Jallikattu:
With a steep rise in the daily cases of COVID-19, the district administration in Vellore, Tiruvannamalai, Ranipet and Tirupattur, have banned the conduct of Jallikattu events, ahead of Pongal festival, as part of safety measures.
- The bull-taming sport is popular in Madurai, Tiruchirappalli, Theni, Pudukkottai and Dindigul districts known as the Jallikattu belt.
- Jallikattu is celebrated in the second week of January, during the Tamil harvest festival, Pongal.
- A tradition over 2,000 years old, Jallikattu is a competitive sport as well as an event to honour bull owners who rear them for mating.
- It is a violent sport in which contestants try to tame a bull for a prize; if they fail, the bull owner wins the prize
- Jallikattu is considered a traditional way for the peasant community to preserve their pure-breed native bulls.
- At a time when cattle breeding is often an artificial process, conservationists and peasants argue that Jallikattu is a way to protect these male animals which are otherwise used only for meat if not for ploughing.

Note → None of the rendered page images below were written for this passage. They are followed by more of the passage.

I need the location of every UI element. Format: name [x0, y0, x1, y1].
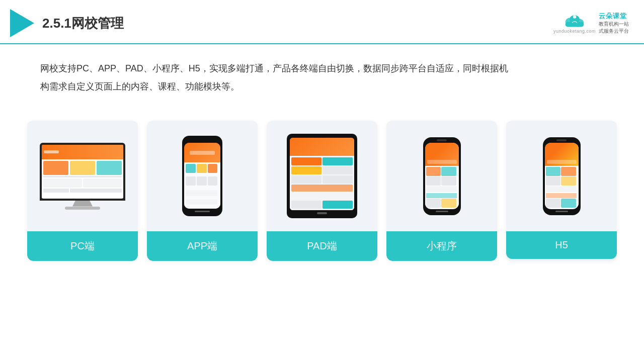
- card-pc-image: [27, 121, 138, 231]
- card-miniprogram-image: [386, 121, 497, 231]
- phone-screen: [184, 143, 220, 209]
- logo-triangle-icon: [10, 9, 34, 37]
- brand-slogan: 教育机构一站 式服务云平台: [599, 21, 629, 35]
- page-title: 2.5.1网校管理: [42, 15, 124, 32]
- cloud-icon: yunduoketang.com: [553, 13, 596, 34]
- brand-name: 云朵课堂: [599, 12, 627, 21]
- card-app-label: APP端: [147, 231, 258, 261]
- card-app-image: [147, 121, 258, 231]
- card-app: APP端: [147, 121, 258, 261]
- card-pc-label: PC端: [27, 231, 138, 261]
- h5-device-icon: [543, 137, 581, 215]
- card-pad: PAD端: [267, 121, 377, 261]
- h5-phone-screen: [545, 143, 579, 209]
- app-device-icon: [182, 136, 222, 216]
- device-cards-container: PC端: [0, 106, 644, 271]
- brand-logo: yunduoketang.com 云朵课堂 教育机构一站 式服务云平台: [553, 12, 629, 35]
- pad-device-icon: [287, 134, 357, 218]
- card-pad-image: [267, 121, 377, 231]
- card-pad-label: PAD端: [267, 231, 377, 261]
- card-h5-label: H5: [506, 231, 617, 259]
- card-h5-image: [506, 121, 617, 231]
- card-pc: PC端: [27, 121, 138, 261]
- tablet-screen: [290, 138, 354, 210]
- card-miniprogram-label: 小程序: [386, 231, 497, 261]
- card-miniprogram: 小程序: [386, 121, 497, 261]
- mini-phone-screen: [425, 143, 459, 209]
- svg-point-4: [573, 15, 577, 19]
- header-left: 2.5.1网校管理: [10, 9, 124, 37]
- miniprogram-device-icon: [423, 137, 461, 215]
- brand-text: 云朵课堂 教育机构一站 式服务云平台: [599, 12, 629, 35]
- page-header: 2.5.1网校管理 yunduoketang.com 云朵课堂 教育机构一站 式…: [0, 0, 644, 44]
- description-text: 网校支持PC、APP、PAD、小程序、H5，实现多端打通，产品各终端自由切换，数…: [0, 44, 553, 101]
- brand-url: yunduoketang.com: [553, 29, 596, 34]
- pc-device-icon: [40, 143, 125, 210]
- card-h5: H5: [506, 121, 617, 261]
- svg-rect-3: [566, 22, 584, 27]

- In January 2017, massive protests erupted across Tamil Nadu against the ban, with Chennai city witnessing a 15-day-long Jallikattu uprising.
- The same year, the Tamil Nadu government released an ordinance amending the central Act and allowing Jallikattu in the state; this was later ratified by the President.
- The amendment was subsequently approved by the President of India, effectively overturning the Supreme Court ban and allowing the sport to be played without any legal hurdle.
- PETA challenged the state move, arguing it was unconstitutional (Article 29(1)).
- In 2018, the Supreme Court referred the Jallikattu case to a Constitution Bench, where it is pending now.